Originally posted by: Atomic Playboy
Originally posted by: GTaudiophile
I'm all for the Ten Commandments being hung on every wall of every public building but that's me.
Don't you think having "Thou Shalt Not Steal" in front of every IRS employee would be a good thing?
I agree completely. If every wall were emblazoned with an image of Charlton Heston in a flowing white robe holding large stone tablets over his head as if getting ready to crush the skulls of the nonbelievers, crime would drop to zero. Unless you're talking about the actual text of the ten commandments, which seems a bit sillier... Let's review:
1.
I am the Lord your God. Thou shall have no other gods before me.
O... K... God is vain. And he desperately wants attention. But I fail to see how this would stop any public employee from doing anything, except perhaps worshipping the wrong Christ.
2.
Thou shall not make for yourself an idol.
The potential upshot here is obvious; Simon Cowell is out of a job. But again, I'm not that concerned that an IRS employee is going to think he's God, so much as that he's going to mishandle my tax return and I'll end up getting audited.
3.
Thou shall not make wrongful use of the name of your God.

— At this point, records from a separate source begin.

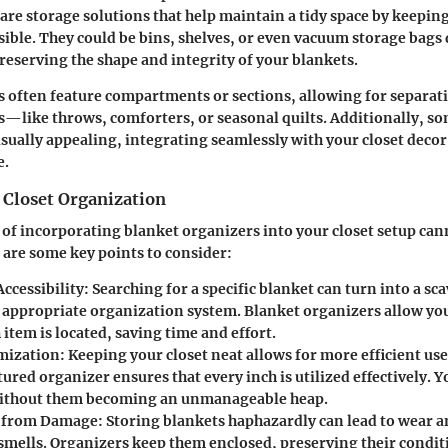
 are storage solutions that help maintain a tidy space by keepin
sible. They could be bins, shelves, or even vacuum storage bags
preserving the shape and integrity of your blankets.
 often feature compartments or sections, allowing for separati
s—like throws, comforters, or seasonal quilts. Additionally, s
isually appealing, integrating seamlessly with your closet decor
e.
 Closet Organization
 of incorporating blanket organizers into your closet setup can
 are some key points to consider:
ccessibility
: Searching for a specific blanket can turn into a s
 appropriate organization system. Blanket organizers allow yo
item is located, saving time and effort.
mization
: Keeping your closet neat allows for more efficient use
ured organizer ensures that every inch is utilized effectively. Y
without them becoming an unmanageable heap.
n from Damage
: Storing blankets haphazardly can lead to wear a
mells. Organizers keep them enclosed, preserving their condit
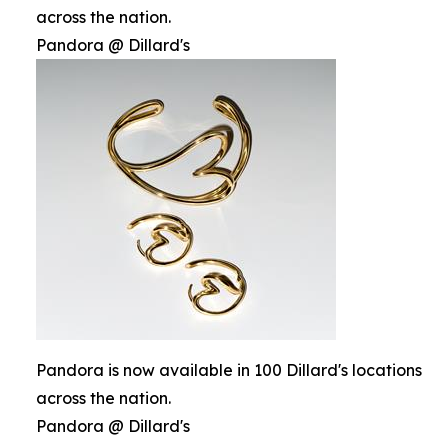
across the nation.
Pandora @ Dillard's
Pandora is now available in 100 Dillard's locations
across the nation.
Pandora @ Dillard's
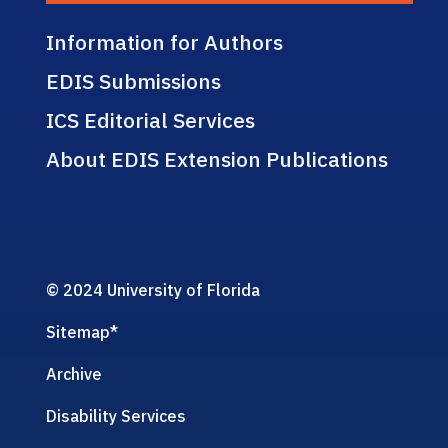
Information for Authors
EDIS Submissions
ICS Editorial Services
About EDIS Extension Publications
© 2024 University of Florida
Sitemap
*
Archive
Disability Services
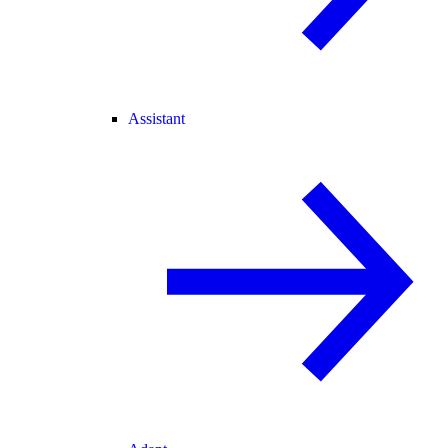
Assistant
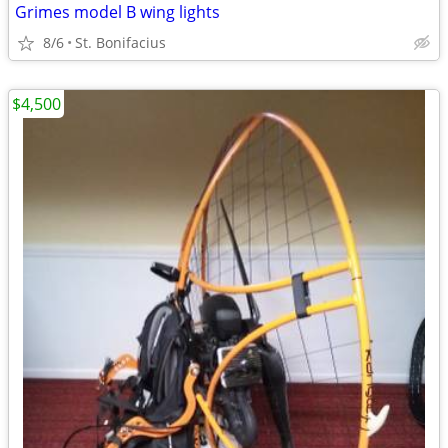
Grimes model B wing lights
8/6
St. Bonifacius
$4,500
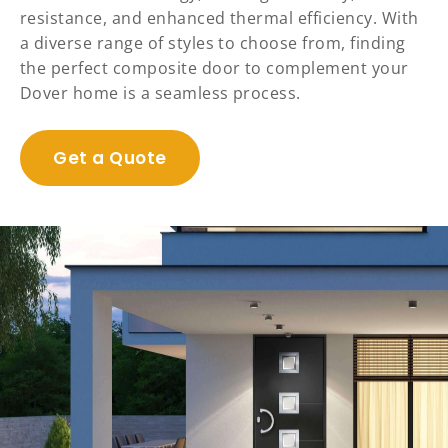
resistance, and enhanced thermal efficiency. With
a diverse range of styles to choose from, finding
the perfect composite door to complement your
Dover home is a seamless process.
Get a Quote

So, you know, no more postal employees screaming JEHOVAH at the top of their lungs (which is the only reason I avoid the post office any more). You know, God sure spends a whole lot of time covering his own ass in these, does he ever actually address anything that might actually affect how things should be run in government offices?
4.
Remember the Sabbath and keep it holy.
So THIS is why I can't get mail on Sundays. Thanks! But hey, posting this everywhere means that the entirety of government will be guaranteed to be out of commission for at least one day a week, which is much better than the current standard of seven.
5.
Honor your parents.
God really knows how to run an effective government. Work hard, keep focus, treat others how you want to be treated, show me the money (wait, maybe not that one)... No, don't bother with that, just honor your parents. Once a year (per parent) should be fine. If anything this will just convince the government to buy a majority stake in Hallmark and mandate that Mother's Day has been extended to replace the outdated nomenclature of "Daylight Savings Time."
6.
Thou shall not murder.
This one is useful. Maybe not so effective, as what psychopath who decides to commit murder in a public building is going to be so willing to fly in the face of every law that has ever existed, but restrains him/herself based on the authority of a piece of paper (in a freaking government building, the very authority the person seems to be lashing out at) saying, "Hey man, don't do that?" But, you know, yeah, put up the ten commandments, cause it's not like we came up with any laws about murder...
7.
Thou shall not commit adultery.
If they'd only hung this in the oral office (BAZING!)... then the Republicans would have just found something else to complain about. But this is another good one. Think about it; how many times have you walked into a public building only to find that everyone in there is engaging in sinful acts of fornication all over the place with people they couldn't possibly be married to (no married man kisses his wife that way!)? I don't venture into libraries myself, but according to some accurate source material I've seen (pornography), it's a crazy ****fest 24/7. If only the ten commandments were posted more prominently (or tattooed on people's heads the second they hit puberty). No more fornication outside the confines of marriage, no sir!
8.
Thou shall not steal.
This is by far the most important one to hang in public buildings. But really, who steals the most in government? Congressman. And how much time do they spend in government buildings? None, if they can manage (although, for tax purposes, every strip club in the United States is a public building for members of Congress). If we really wanted to crack down on stealing, you'd have to start posting this in people's cars, freezers, every high-priced hotel and restaurant, and require a new uniform for lobbyists, patterned with the 10 Commandments written across it. What would this accomplish? A lot. Because seriously, no one messes with Heston in his manrobes.
9.
Thou shall not bear false witness.
This one shouldn't be hung in buildings so much as pasted over the mouths of Alberto Gonzales, Donald Rumsfeld, Dick Cheney... pretty much all of the Bush administration. Actually, let me amend that (for bipartisan support of this 10 commandments thing). Let's just paste it over the mouths of every politician and call it good. It would make them a lot easier to identify in public, wouldn't it? Then you'd know who to avoid (although the only time you'll ever meet a politician is at a carefully staged publicity event, so chances are you'll know them anyway).
10.
You shall not covet your neighbor's house; you shall not covet your neighbor's wife, nor his male servant, nor his female servant, nor his ox, nor his donkey, nor anything that is your neighbor's.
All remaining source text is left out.